That said, if $99 HD-DVD or Blu-Ray players (or maybe even $149) start showing up, I think even the most frugal HDTV owners will be willing to make the move seeing it as a small additional cost for the best viewing possible.


Mitch


----------



## Owen Bartley

I've just read a little bit more about the HD formats that worries me quite a bit, and if it is true, the group to do this correctly may put themselves significantly ahead of the other. I was reading a post over on the Outlaw Saloon about HDMI which spilled into HD hardware. I guess it boils down to the fact that discs can be authored in either "basic" or "advanced" modes (at least HD DVD can, and Blu Ray will have the advanced ability soon), and according to this post, any disc authored in advanced mode will have to be decoded in the player. This will have a huge impact on the role of the receiver in the future if it is true, in addition to the obvious importance of having more full-featured players. Someone please tell me I'm worrying over nothing.


----------



## Tommy

Owen Bartley said:


> I've just read a little bit more about the HD formats that worries me quite a bit, and if it is true, the group to do this correctly may put themselves significantly ahead of the other. I was reading a post over on the Outlaw Saloon about HDMI which spilled into HD hardware. I guess it boils down to the fact that discs can be authored in either "basic" or "advanced" modes (at least HD DVD can, and Blu Ray will have the advanced ability soon), and according to this post, any disc authored in advanced mode will have to be decoded in the player. This will have a huge impact on the role of the receiver in the future if it is true, in addition to the obvious importance of having more full-featured players. Someone please tell me I'm worrying over nothing.


Owen, this is actual beneficial to us consumers. If a studio was to put an advanced audio track on a movie, then would then have to worry which equipement users have and do they have the ability to decode it. This usually winds up getting the lowest track possibile with better chances that most can use it.

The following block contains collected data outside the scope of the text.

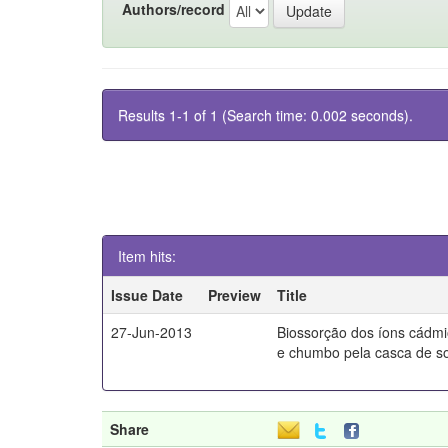
Authors/record
Results 1-1 of 1 (Search time: 0.002 seconds).
Item hits:
Issue Date
Preview
Title
27-Jun-2013
Biossorção dos íons cádm
e chumbo pela casca de s
Share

Mandatory requirements in HD DVD make it so that all HD DVD players must at least decode these audio options. Now HD supporting studios can put a trueHD track on every movie and know that all HD DVD players can decode it.


----------



## bobgpsr

Owen Bartley said:


> ...any disc authored in advanced mode will have to be decoded in the player. This will have a huge impact on the role of the receiver in the future if it is true, in addition to the obvious importance of having more full-featured players. Someone please tell me I'm worrying over nothing.

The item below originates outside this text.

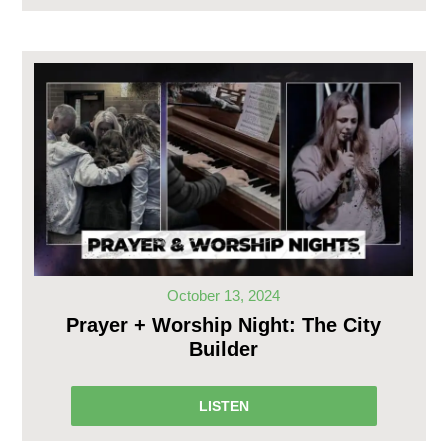
October 13, 2024
Prayer + Worship Night: The City
Builder
LISTEN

It turns out that the HD DVD spec gods (per Amir of Microsoft) are going to allow a raw bitstream player pass-thru option (as an option choice done by the end "audiophile" user from the default decode-in-player). Even for Advanced Authored Content discs. The new Onkyo players are going to have it as an option. Fairly solid hint from Toshiba Europe that the HD-XA2 & HD-XE1 Players (they have HDMI 1.3a) will also get this as an option in September.

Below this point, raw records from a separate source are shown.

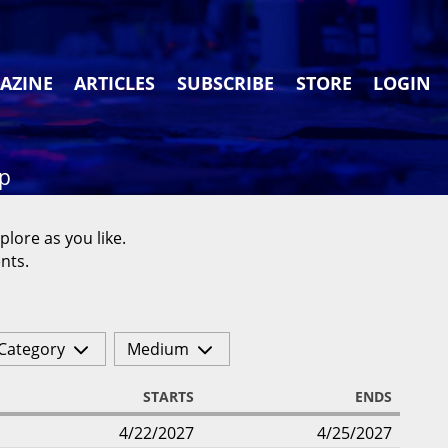
AZINE
ARTICLES
SUBSCRIBE
STORE
LOGIN
ap
plore as you like.
nts.
Category
Medium
STARTS
ENDS
4/22/2027
4/25/2027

Note that both the player and the receiver must have HDMI 1.3 to do this.

Remember that this is to be a user choice OPTION and not the default behavior.


----------



## Anthony

I hadn't heard that about the mandatory audio playback.

My player (A2) converts everything to DTS for playback on a 5.1 system, but I guess you're right, it still decodes the standard in-player.

I remember a mini-mess when DTS gained popularity and a lot of first gen DD receivers couldn't do it and almost nobody had direct 6 channel in. Then there were players that couldn't decode OR pass the information either. So you had to have a DTS capable player AND a DTS or direct 6ch receiver. Of course, that led to a lot of people upgrading, which I guess is good for the CE industry  

But this definitely simplifies things (aside from the format war, which will probably cripple mass acceptance).


----------



## Anthony

One other thing that I've noticed in this format war:

It seems we've dawned on the age of easy firmware updates. Not 5 years ago, firmware updates for hardware was an option only on very expensive gear and usually required a site visit or shipping to a repair facility.

Now it seems like user-updatable is becoming more mainstream. The Toshiba players do it and I imagine many others (BR and HD alike) will as well. Obviously not all features can be added or enabled by software alone, but it's a step in the right direction.

Not sure what it means, but it seems like another advanced "feature" that is becoming more available to the consumers via cheaper prices.


----------



## MrPorterhouse

Owen Bartley said:


> I've just read a little bit more about the HD formats that worries me quite a bit, and if it is true, the group to do this correctly may put themselves significantly ahead of the other. I was reading a post over on the Outlaw Saloon about HDMI which spilled into HD hardware. I guess it boils down to the fact that discs can be authored in either "basic" or "advanced" modes (at least HD DVD can, and Blu Ray will have the advanced ability soon), and according to this post, any disc authored in advanced mode will have to be decoded in the player. This will have a huge impact on the role of the receiver in the future if it is true, in addition to the obvious importance of having more full-featured players. Someone please tell me I'm worrying over nothing.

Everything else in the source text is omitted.